→ WORK TO BE COMPLETED:
Return each line of the records holding the string "Ceramică".

-=-=-

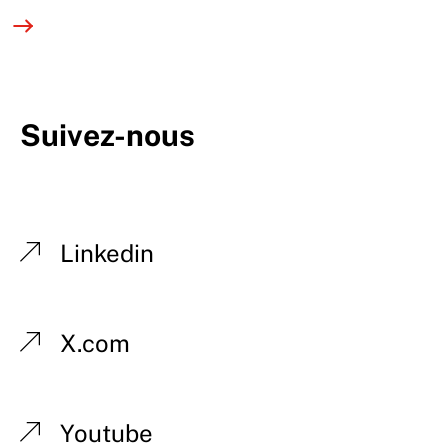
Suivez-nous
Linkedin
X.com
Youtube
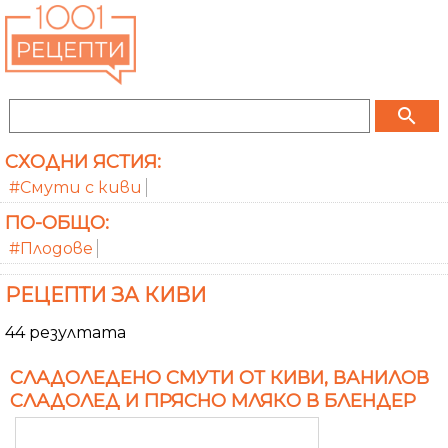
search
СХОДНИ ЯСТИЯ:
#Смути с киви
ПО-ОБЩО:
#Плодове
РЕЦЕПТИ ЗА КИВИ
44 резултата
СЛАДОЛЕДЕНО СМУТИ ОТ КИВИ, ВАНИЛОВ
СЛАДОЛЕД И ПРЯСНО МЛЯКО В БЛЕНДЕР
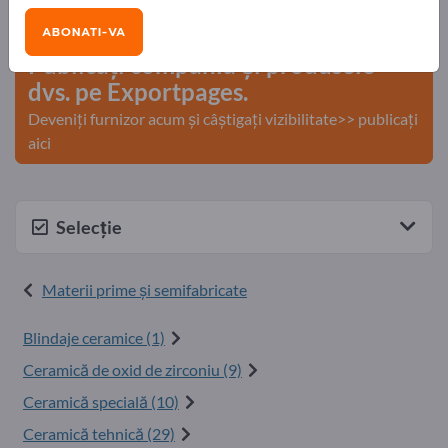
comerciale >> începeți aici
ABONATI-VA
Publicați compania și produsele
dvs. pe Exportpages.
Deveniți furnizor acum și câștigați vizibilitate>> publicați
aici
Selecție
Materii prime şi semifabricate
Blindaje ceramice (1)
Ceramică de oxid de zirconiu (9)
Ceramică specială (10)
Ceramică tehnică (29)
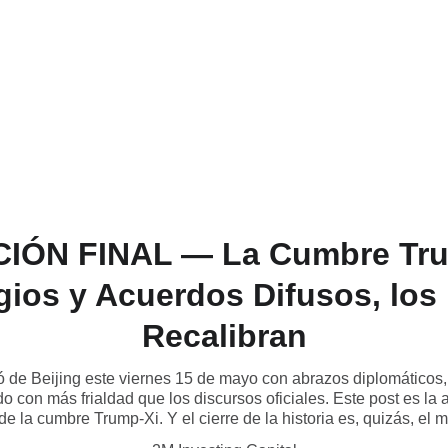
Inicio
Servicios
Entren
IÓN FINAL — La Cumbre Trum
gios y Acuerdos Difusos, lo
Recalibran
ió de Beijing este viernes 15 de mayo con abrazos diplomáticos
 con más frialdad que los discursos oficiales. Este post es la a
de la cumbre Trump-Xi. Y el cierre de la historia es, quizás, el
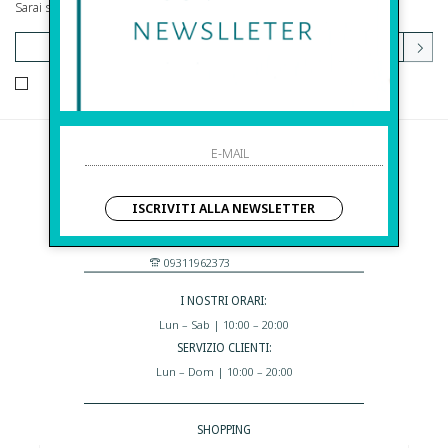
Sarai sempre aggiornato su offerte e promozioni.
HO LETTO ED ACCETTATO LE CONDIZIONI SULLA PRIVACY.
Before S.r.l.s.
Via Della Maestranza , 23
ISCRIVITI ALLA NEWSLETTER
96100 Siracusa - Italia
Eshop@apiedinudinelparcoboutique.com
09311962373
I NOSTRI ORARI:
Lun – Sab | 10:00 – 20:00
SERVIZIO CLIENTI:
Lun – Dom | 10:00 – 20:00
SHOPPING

-=-=-

→ WRITTEN RESPONSE:
Ceramică de oxid de zirconiu (9)
Ceramică specială (10)
Ceramică tehnică (29)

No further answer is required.